It was late, rather later than Lucien would have liked, when he and Nemea came sneaking in through the kitchen door. There was no one about, but then he'd not expected there to be; Mattie and Osiris started their days early, and Jean and Halcyon were always up with the sun, and after Game of Champions everyone started making noises about going off to bed. He'd missed it, tonight. The ladies had enjoyed their supper and a little telly - and no doubt a little gossip about him - utterly unchaperoned, for Lucien had business elsewhere. It seemed he often had business elsewhere, and that irked Jean no end, he knew. Every meal he missed she viewed as a slight, somehow, as if it were her cooking, or her person, that kept him out of doors, as if his absence were indicative of some greater disregard, when the truth was he'd only been distracted, and in over his head. He didn't want to be away from her. He didn't want her to go.

As much as he had no doubt disappointed her, missing supper yet again, she'd left a plate out for him, covered neatly by a dishcloth but no doubt stone cold by now. It'd still be good, he thought. Everything she made was good; she was a marvel in the kitchen and a dab hand with a sewing needle and she possessed a fine head for figures, kept the surgery running smoothly even when Lucien himself could not recall whether he had any appointments, or when they might be. Who was going to keep his schedule, when Jean was gone? Who was going to remind him to organize his receipts, or pay the milkman, or to call the chemist about Mrs. Clasby's prescriptions? What would become of him, without her?

"Smells good," Nemea said very softly. They were home now, and safe, and so she padded silently away from him, over towards the table.

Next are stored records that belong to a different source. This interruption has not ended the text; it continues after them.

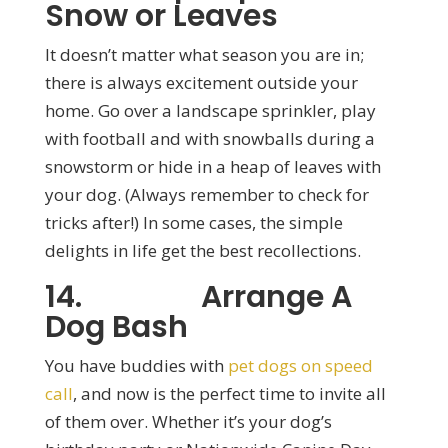
Snow or Leaves
It doesn’t matter what season you are in;
there is always excitement outside your
home. Go over a landscape sprinkler, play
with football and with snowballs during a
snowstorm or hide in a heap of leaves with
your dog. (Always remember to check for
tricks after!) In some cases, the simple
delights in life get the best recollections.
14. Arrange A
Dog Bash
You have buddies with
pet dogs on speed
call
, and now is the perfect time to invite all
of them over. Whether it’s your dog’s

"I'm afraid I've been spoiled by all these home cooked meals," Lucien mused, and from across the room Nemea's yellow eyes glinted at him knowingly.

"There won't be anyone here to look after you, once Jean's gone," Nemea told him. "Are you really prepared to do your own washing and cleaning and cooking and mind the surgery all by yourself?"

He did know how to do all those things. It had been years since the army had thrown him out in the cold, and he'd gotten by. He'd eaten a lot of fish and chips and scrambled eggs and toast, and he'd paid for someone else to wash his clothes, but he'd managed. He could manage again, he thought. He would have to, once Jean was gone.

"I don't know how to do this," he confessed. "Having someone else about the house all day, having to answer for my comings and goings, always having to worry about her."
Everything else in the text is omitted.